WHAT IS EXPECTED
Lines with "checkbox": pull these out of the listing below.

BEGIN

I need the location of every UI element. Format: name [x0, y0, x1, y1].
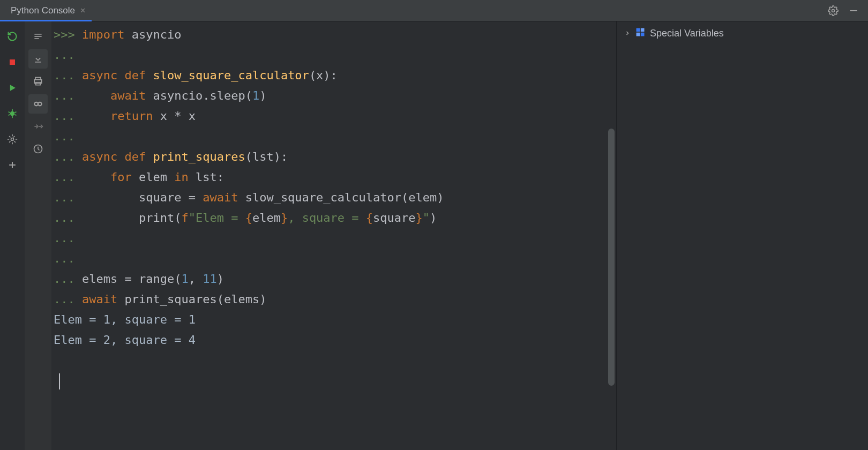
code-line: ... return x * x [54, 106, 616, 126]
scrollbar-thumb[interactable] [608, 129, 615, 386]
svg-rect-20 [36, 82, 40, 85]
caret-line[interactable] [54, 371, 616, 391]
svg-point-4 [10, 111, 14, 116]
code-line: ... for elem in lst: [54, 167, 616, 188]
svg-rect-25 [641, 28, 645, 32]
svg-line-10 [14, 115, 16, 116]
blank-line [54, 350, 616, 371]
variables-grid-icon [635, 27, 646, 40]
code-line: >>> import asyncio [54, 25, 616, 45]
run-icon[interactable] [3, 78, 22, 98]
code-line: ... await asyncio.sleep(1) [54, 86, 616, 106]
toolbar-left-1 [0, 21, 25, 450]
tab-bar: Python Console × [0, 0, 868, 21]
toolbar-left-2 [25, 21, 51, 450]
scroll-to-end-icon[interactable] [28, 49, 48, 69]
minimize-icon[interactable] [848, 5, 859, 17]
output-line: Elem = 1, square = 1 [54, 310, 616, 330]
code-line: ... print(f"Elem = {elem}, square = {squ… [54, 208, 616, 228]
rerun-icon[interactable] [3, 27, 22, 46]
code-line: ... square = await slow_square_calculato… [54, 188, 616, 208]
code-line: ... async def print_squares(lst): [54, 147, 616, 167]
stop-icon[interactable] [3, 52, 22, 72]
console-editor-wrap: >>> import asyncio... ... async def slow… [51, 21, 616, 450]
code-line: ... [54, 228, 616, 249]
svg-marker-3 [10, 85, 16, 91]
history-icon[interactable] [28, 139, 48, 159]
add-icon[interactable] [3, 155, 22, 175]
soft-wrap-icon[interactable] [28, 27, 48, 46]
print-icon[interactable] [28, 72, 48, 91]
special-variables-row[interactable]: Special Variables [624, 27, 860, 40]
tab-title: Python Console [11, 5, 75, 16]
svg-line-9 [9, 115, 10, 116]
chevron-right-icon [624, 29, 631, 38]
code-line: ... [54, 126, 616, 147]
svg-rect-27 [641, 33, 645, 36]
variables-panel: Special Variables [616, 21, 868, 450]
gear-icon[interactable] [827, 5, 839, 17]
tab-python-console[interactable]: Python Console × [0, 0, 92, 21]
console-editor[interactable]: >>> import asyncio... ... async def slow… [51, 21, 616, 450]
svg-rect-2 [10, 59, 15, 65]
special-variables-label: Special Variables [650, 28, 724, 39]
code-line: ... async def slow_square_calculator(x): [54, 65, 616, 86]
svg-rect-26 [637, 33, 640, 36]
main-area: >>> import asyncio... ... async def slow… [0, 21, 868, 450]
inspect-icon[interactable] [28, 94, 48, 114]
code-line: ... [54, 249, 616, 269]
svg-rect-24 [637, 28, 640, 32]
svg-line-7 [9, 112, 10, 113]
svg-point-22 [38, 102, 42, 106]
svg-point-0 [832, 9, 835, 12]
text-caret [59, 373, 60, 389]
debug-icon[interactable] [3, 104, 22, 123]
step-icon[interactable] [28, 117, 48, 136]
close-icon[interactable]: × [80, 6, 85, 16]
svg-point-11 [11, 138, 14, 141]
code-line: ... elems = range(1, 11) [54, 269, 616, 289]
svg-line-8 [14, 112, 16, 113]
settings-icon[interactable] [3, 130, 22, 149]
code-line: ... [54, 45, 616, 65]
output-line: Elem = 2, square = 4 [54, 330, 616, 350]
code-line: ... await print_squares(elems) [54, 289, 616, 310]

END
BEGIN

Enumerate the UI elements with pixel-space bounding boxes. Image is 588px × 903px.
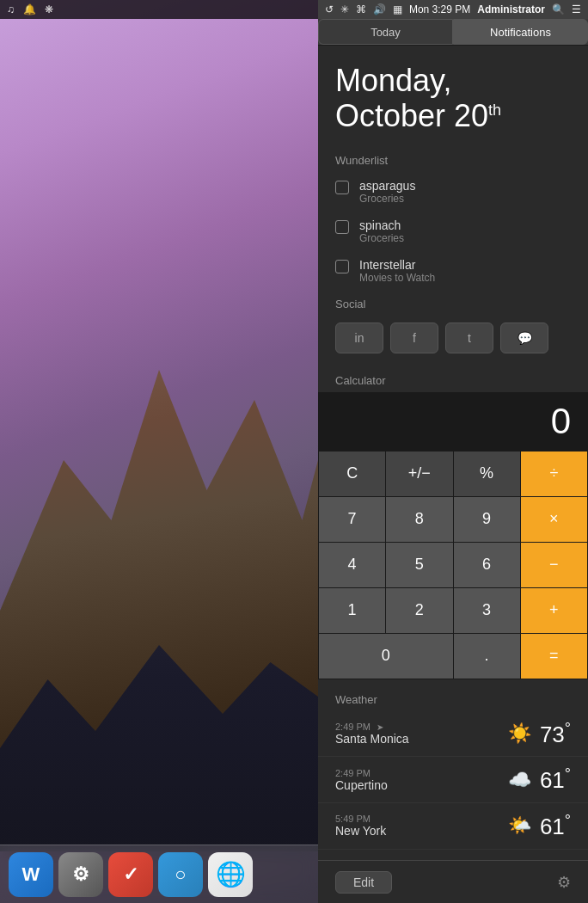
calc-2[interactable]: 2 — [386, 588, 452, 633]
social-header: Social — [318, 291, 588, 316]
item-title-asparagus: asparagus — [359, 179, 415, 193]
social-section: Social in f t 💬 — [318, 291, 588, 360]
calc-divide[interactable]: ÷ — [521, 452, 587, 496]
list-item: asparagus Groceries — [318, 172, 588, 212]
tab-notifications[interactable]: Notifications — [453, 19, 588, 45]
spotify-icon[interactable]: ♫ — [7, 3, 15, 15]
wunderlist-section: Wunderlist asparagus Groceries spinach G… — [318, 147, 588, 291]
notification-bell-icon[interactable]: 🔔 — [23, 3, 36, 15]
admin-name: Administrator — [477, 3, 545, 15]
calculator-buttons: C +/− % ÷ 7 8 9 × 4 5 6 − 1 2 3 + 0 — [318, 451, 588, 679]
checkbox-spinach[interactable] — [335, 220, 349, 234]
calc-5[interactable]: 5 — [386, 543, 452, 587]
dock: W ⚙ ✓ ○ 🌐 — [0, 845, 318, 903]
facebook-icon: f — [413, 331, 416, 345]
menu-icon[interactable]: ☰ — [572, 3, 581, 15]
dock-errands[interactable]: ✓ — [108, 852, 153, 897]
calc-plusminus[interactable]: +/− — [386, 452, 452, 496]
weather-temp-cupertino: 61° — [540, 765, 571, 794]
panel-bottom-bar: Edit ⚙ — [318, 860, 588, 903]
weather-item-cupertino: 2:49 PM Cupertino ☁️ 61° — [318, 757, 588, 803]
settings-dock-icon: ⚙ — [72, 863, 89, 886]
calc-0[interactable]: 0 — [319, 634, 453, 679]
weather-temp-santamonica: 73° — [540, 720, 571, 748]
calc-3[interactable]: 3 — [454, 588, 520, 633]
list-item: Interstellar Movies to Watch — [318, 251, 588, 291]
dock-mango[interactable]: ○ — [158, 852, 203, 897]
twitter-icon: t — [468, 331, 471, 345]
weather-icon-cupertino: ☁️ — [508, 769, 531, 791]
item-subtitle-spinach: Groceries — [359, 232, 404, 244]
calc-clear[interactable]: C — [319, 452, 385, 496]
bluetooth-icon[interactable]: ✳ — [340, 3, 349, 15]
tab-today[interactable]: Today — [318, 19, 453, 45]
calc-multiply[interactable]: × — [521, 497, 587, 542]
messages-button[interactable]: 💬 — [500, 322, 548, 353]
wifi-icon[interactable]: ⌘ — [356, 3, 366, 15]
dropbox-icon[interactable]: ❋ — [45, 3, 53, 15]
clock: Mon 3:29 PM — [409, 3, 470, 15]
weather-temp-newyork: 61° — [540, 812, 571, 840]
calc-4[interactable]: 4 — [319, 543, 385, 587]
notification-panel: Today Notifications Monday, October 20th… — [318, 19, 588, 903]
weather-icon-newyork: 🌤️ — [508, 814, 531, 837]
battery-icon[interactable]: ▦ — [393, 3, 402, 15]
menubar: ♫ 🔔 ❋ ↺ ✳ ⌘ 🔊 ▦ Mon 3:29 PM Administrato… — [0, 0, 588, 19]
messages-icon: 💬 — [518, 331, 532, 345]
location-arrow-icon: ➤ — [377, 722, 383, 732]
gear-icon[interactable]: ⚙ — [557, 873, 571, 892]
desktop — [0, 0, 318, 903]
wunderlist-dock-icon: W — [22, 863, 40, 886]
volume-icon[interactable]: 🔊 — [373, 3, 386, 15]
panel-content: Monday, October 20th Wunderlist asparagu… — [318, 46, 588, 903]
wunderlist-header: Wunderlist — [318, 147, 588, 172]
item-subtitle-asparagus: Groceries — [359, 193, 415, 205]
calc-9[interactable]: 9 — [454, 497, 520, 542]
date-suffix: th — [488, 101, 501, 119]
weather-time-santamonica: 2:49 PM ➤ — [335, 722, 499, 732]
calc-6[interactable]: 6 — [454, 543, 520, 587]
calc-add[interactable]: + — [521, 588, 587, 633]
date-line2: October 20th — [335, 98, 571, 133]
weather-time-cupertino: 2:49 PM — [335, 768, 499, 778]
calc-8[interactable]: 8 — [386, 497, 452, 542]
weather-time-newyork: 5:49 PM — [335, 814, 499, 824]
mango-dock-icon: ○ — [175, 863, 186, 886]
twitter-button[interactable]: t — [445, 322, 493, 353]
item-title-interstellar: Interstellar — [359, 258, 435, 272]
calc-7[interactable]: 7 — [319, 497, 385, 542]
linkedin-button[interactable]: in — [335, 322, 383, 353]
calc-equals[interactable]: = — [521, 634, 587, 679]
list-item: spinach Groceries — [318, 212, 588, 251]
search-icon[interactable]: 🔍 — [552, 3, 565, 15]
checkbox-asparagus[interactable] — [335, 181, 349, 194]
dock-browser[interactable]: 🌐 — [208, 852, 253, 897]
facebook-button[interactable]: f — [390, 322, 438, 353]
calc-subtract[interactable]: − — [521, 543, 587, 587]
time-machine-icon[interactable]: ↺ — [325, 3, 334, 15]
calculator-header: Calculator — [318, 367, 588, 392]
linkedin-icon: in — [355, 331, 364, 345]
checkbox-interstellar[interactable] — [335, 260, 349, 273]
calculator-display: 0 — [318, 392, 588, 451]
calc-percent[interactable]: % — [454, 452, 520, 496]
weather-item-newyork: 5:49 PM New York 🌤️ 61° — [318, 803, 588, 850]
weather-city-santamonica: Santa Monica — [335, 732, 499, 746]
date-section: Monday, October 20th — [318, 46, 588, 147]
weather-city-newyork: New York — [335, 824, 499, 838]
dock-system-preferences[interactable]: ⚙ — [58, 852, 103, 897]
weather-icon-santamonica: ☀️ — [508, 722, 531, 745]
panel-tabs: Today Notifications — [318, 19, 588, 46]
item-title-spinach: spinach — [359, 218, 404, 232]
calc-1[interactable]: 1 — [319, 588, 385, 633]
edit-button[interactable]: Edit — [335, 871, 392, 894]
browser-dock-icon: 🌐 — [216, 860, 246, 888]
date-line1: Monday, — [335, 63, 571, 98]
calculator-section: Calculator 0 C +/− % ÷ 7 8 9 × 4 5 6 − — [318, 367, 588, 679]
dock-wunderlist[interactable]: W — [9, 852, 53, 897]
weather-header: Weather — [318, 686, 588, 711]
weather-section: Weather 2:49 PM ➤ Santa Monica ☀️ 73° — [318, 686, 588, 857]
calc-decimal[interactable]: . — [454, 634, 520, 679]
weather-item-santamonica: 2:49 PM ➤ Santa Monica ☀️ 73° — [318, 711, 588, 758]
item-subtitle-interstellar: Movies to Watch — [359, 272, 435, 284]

END

ANSWER BELOW
checkbox-spinach[interactable] — [335, 220, 349, 234]
checkbox-asparagus[interactable] — [335, 181, 349, 194]
checkbox-interstellar[interactable] — [335, 260, 349, 273]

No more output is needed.